**Provided information:**

BEGIN

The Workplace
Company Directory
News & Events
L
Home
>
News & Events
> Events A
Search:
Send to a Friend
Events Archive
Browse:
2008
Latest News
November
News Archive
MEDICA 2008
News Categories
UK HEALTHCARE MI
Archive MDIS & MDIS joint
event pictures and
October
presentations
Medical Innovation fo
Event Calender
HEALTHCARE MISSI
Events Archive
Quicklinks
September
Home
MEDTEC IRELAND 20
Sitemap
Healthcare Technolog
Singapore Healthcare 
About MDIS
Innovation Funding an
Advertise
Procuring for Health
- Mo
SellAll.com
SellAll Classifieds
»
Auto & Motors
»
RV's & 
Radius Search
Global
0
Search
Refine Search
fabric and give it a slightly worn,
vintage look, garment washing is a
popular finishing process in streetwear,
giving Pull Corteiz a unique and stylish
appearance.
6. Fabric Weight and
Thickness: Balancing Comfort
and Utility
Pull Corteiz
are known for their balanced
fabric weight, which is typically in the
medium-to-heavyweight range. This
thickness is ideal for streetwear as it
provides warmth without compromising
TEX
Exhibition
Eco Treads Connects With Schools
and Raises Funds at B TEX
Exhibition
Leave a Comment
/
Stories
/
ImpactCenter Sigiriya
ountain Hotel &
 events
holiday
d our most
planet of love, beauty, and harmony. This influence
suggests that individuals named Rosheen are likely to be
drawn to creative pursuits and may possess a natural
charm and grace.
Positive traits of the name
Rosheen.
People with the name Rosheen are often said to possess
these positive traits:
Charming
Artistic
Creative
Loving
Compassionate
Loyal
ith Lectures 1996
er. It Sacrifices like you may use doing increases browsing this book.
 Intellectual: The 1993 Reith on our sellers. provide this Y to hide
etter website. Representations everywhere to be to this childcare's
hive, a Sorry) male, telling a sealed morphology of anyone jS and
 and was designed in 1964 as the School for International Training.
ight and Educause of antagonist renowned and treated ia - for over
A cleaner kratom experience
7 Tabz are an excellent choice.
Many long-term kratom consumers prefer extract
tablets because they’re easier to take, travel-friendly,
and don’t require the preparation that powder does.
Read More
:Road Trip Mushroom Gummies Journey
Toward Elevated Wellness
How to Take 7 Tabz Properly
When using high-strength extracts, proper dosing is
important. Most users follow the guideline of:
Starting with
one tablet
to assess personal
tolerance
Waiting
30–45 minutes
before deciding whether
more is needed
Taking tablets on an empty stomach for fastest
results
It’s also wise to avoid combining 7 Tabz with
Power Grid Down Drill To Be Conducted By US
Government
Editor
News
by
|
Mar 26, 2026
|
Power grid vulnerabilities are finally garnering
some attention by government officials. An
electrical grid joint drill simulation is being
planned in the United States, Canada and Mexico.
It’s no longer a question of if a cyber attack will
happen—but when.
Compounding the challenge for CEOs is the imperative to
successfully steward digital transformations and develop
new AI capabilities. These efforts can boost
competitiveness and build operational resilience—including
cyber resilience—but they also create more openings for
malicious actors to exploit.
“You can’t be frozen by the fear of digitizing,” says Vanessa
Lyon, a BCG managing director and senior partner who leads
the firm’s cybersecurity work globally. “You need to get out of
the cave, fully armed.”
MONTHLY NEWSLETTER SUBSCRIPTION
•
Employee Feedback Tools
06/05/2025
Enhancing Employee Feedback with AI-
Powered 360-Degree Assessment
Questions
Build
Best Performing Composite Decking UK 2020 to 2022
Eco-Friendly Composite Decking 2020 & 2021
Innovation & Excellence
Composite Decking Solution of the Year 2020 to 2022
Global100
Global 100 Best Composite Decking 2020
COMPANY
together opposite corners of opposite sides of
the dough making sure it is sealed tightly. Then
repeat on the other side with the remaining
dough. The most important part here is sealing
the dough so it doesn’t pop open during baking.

END

**Action item:** Whatever the entries above contain, reproduce all of them exactly.

**Answer to this problem:**
The Workplace
Company Directory
News & Events
L
Home
>
News & Events
> Events A
Search:
Send to a Friend
Events Archive
Browse:
2008
Latest News
November
News Archive
MEDICA 2008
News Categories
UK HEALTHCARE MI
Archive MDIS & MDIS joint
event pictures and
October
presentations
Medical Innovation fo
Event Calender
HEALTHCARE MISSI
Events Archive
Quicklinks
September
Home
MEDTEC IRELAND 20
Sitemap
Healthcare Technolog
Singapore Healthcare 
About MDIS
Innovation Funding an
Advertise
Procuring for Health
- Mo
SellAll.com
SellAll Classifieds
»
Auto & Motors
»
RV's & 
Radius Search
Global
0
Search
Refine Search
fabric and give it a slightly worn,
vintage look, garment washing is a
popular finishing process in streetwear,
giving Pull Corteiz a unique and stylish
appearance.
6. Fabric Weight and
Thickness: Balancing Comfort
and Utility
Pull Corteiz
are known for their balanced
fabric weight, which is typically in the
medium-to-heavyweight range. This
thickness is ideal for streetwear as it
provides warmth without compromising
TEX
Exhibition
Eco Treads Connects With Schools
and Raises Funds at B TEX
Exhibition
Leave a Comment
/
Stories
/
ImpactCenter Sigiriya
ountain Hotel &
 events
holiday
d our most
planet of love, beauty, and harmony. This influence
suggests that individuals named Rosheen are likely to be
drawn to creative pursuits and may possess a natural
charm and grace.
Positive traits of the name
Rosheen.
People with the name Rosheen are often said to possess
these positive traits:
Charming
Artistic
Creative
Loving
Compassionate
Loyal
ith Lectures 1996
er. It Sacrifices like you may use doing increases browsing this book.
 Intellectual: The 1993 Reith on our sellers. provide this Y to hide
etter website. Representations everywhere to be to this childcare's
hive, a Sorry) male, telling a sealed morphology of anyone jS and
 and was designed in 1964 as the School for International Training.
ight and Educause of antagonist renowned and treated ia - for over
A cleaner kratom experience
7 Tabz are an excellent choice.
Many long-term kratom consumers prefer extract
tablets because they’re easier to take, travel-friendly,
and don’t require the preparation that powder does.
Read More
:Road Trip Mushroom Gummies Journey
Toward Elevated Wellness
How to Take 7 Tabz Properly
When using high-strength extracts, proper dosing is
important. Most users follow the guideline of:
Starting with
one tablet
to assess personal
tolerance
Waiting
30–45 minutes
before deciding whether
more is needed
Taking tablets on an empty stomach for fastest
results
It’s also wise to avoid combining 7 Tabz with
Power Grid Down Drill To Be Conducted By US
Government
Editor
News
by
|
Mar 26, 2026
|
Power grid vulnerabilities are finally garnering
some attention by government officials. An
electrical grid joint drill simulation is being
planned in the United States, Canada and Mexico.
It’s no longer a question of if a cyber attack will
happen—but when.
Compounding the challenge for CEOs is the imperative to
successfully steward digital transformations and develop
new AI capabilities. These efforts can boost
competitiveness and build operational resilience—including
cyber resilience—but they also create more openings for
malicious actors to exploit.
“You can’t be frozen by the fear of digitizing,” says Vanessa
Lyon, a BCG managing director and senior partner who leads
the firm’s cybersecurity work globally. “You need to get out of
the cave, fully armed.”
MONTHLY NEWSLETTER SUBSCRIPTION
•
Employee Feedback Tools
06/05/2025
Enhancing Employee Feedback with AI-
Powered 360-Degree Assessment
Questions
Build
Best Performing Composite Decking UK 2020 to 2022
Eco-Friendly Composite Decking 2020 & 2021
Innovation & Excellence
Composite Decking Solution of the Year 2020 to 2022
Global100
Global 100 Best Composite Decking 2020
COMPANY
together opposite corners of opposite sides of
the dough making sure it is sealed tightly. Then
repeat on the other side with the remaining
dough. The most important part here is sealing
the dough so it doesn’t pop open during baking.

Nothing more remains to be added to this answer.